### [ACTIVITY]
Could you return every line of the records below that contains the word "data"?

### [TASK INPUTS]

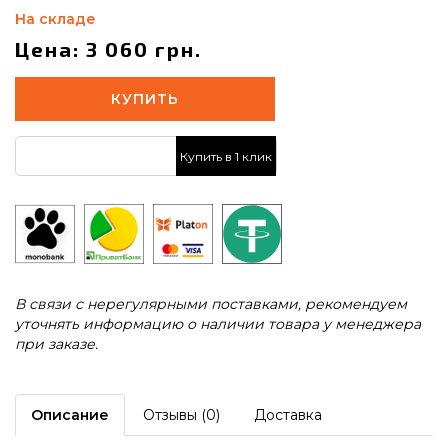
На складе
Цена: 3 060 грн.
КУПИТЬ
Купить в 1 клик
В связи с нерегулярными поставками, рекомендуем
уточнять информацию о наличии товара у менеджера
при заказе.
Описание
Отзывы (0)
Доставка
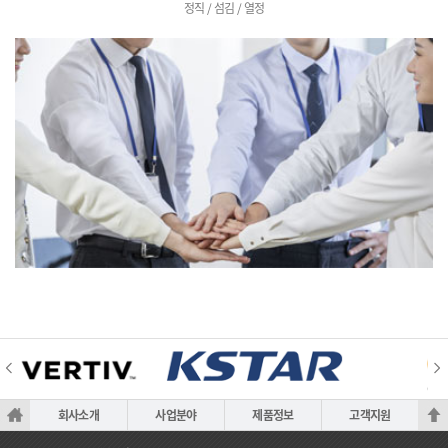
정직 / 섬김 / 열정
회사소개
사업분야
제품정보
고객지원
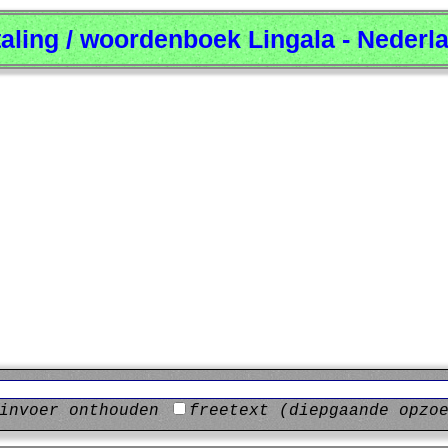
taling / woordenboek Lingala - Nederl
invoer onthouden
freetext (diepgaande opzo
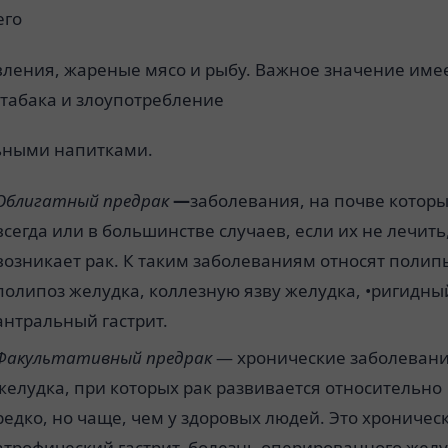
его
вления, жареные мясо и рыбу. Важное значение име
 табака и злоупотребление
ьными напитками.
Облигатный предрак
—
заболевания, на почве котор
всегда или в большинстве случаев, если их не лечить
возникает рак. К таким заболеваниям относят полип
полипоз желудка, коллезную язву желудка, •ригидны
антральный гастрит.
Факультативный предрак
— хронические заболеван
желудка, при которых рак развивается относительно
редко, но чаще, чем у здоровых людей. Это хроничес
атрофический гастрит, болезнь оперированного желу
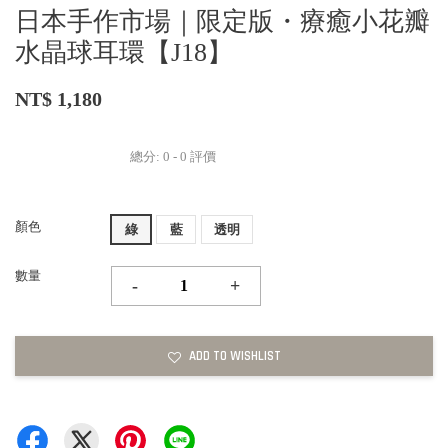
日本手作市場｜限定版・療癒小花瓣
水晶球耳環【J18】
NT$ 1,180
總分:
0
-
0
評價
顏色
綠
藍
透明
數量
-
+
ADD TO WISHLIST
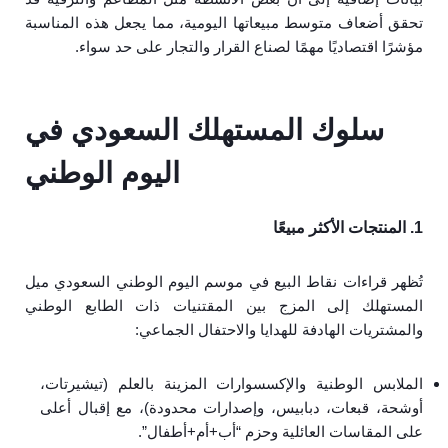
تحقق أضعاف متوسط مبيعاتها اليومية، مما يجعل هذه المناسبة
مؤشرًا اقتصاديًا مهمًا لصناع القرار والتجار على حد سواء.
سلوك المستهلك السعودي في
اليوم الوطني
1. المنتجات الأكثر مبيعًا
تُظهر قراءات نقاط البيع في موسم اليوم الوطني السعودي ميل
المستهلك إلى المزج بين المقتنيات ذات الطابع الوطني
والمشتريات الهادفة للهدايا والاحتفال الجماعي:
الملابس الوطنية والإكسسوارات المزينة بالعلم (تيشيرتات،
أوشحة، قبعات، دبابيس، وإصدارات محدودة)، مع إقبال أعلى
على المقاسات العائلية وحزم “أب+أم+أطفال”.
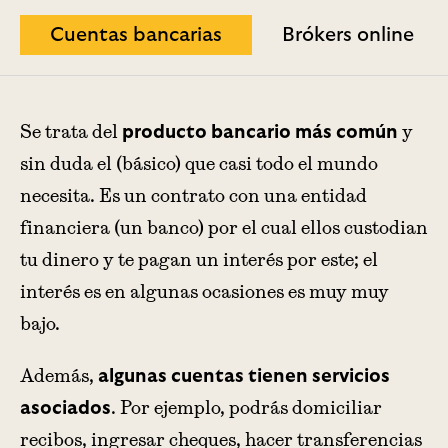
Cuentas bancarias
Brókers online
Se trata del
y
producto bancario más común
sin duda el (básico) que casi todo el mundo
necesita. Es un contrato con una entidad
financiera (un banco) por el cual ellos custodian
tu dinero y te pagan un interés por este; el
interés es en algunas ocasiones es muy muy
bajo.
Además,
algunas cuentas tienen servicios
. Por ejemplo, podrás domiciliar
asociados
recibos, ingresar cheques, hacer transferencias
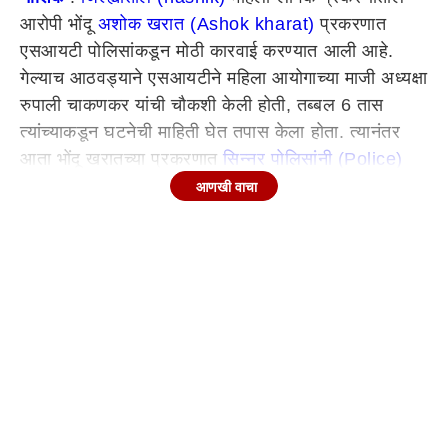
आरोपी भोंदू
अशोक खरात (Ashok kharat)
प्रकरणात
एसआयटी पोलिसांकडून मोठी कारवाई करण्यात आली आहे.
गेल्याच आठवड्याने एसआयटीने महिला आयोगाच्या माजी अध्यक्षा
रुपाली चाकणकर यांची चौकशी केली होती, तब्बल 6 तास
त्यांच्याकडून घटनेची माहिती घेत तपास केला होता. त्यानंतर
आता भोंदू खरातच्या प्रकरणात
सिन्नर पोलिसांनी (Police)
शिवनिका संस्थानचे माजी सचिव आणि जगदंबा माता पतसंस्था
आणखी वाचा
संचालक नामकर्ण आवारेला अटक केली आहे.
Continues below advertisement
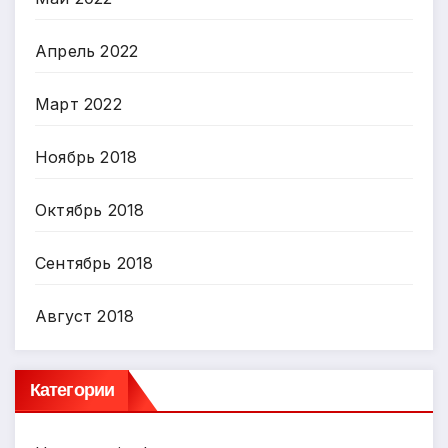
Апрель 2022
Март 2022
Ноябрь 2018
Октябрь 2018
Сентябрь 2018
Август 2018
Категории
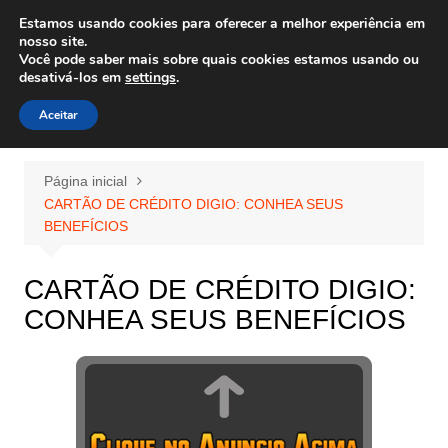
Ir
Estamos usando cookies para oferecer a melhor experiência em
Wiley Wales
para
nosso site.
corais algas e vida marinha
Você pode saber mais sobre quais cookies estamos usando ou
o
desativá-los em
settings
.
conteúdo
Aceitar
Página inicial
CARTÃO DE CRÉDITO DIGIO: CONHEA SEUS
BENEFÍCIOS
CARTÃO DE CRÉDITO DIGIO:
CONHEA SEUS BENEFÍCIOS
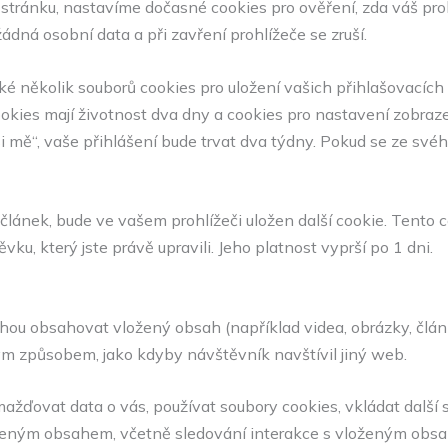
 stránku, nastavíme dočasné cookies pro ověření, zda váš proh
dná osobní data a při zavření prohlížeče se zruší.
é několik souborů cookies pro uložení vašich přihlašovacích
okies mají životnost dva dny a cookies pro nastavení zobraze
mě“, vaše přihlášení bude trvat dva týdny. Pokud se ze svého
 článek, bude ve vašem prohlížeči uložen další cookie. Tento
ku, který jste právě upravili. Jeho platnost vyprší po 1 dni.
ou obsahovat vložený obsah (například videa, obrázky, článk
m způsobem, jako kdyby návštěvník navštívil jiný web.
ďovat data o vás, používat soubory cookies, vkládat další sl
loženým obsahem, včetně sledování interakce s vloženým obsa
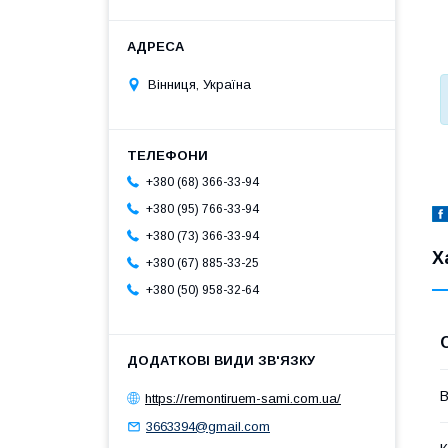
Вінниця, Україна
+380 (68) 366-33-94
+380 (95) 766-33-94
+380 (73) 366-33-94
Х
+380 (67) 885-33-25
+380 (50) 958-32-64
В
https://remontiruem-sami.com.ua/
3663394@gmail.com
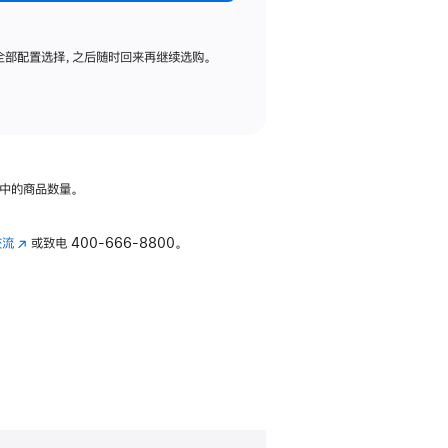
全部配置选择，之后随时回来再继续选购。
中的商品数量。
交流
(在
或致电
400-666-8800。
新
窗
口
中
打
开)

### [SOLUTION TO THIS EXERCISE]
dná osobní data a při zavření prohlížeče se zruší.
ďovat data o vás, používat soubory cookies, vkládat další sl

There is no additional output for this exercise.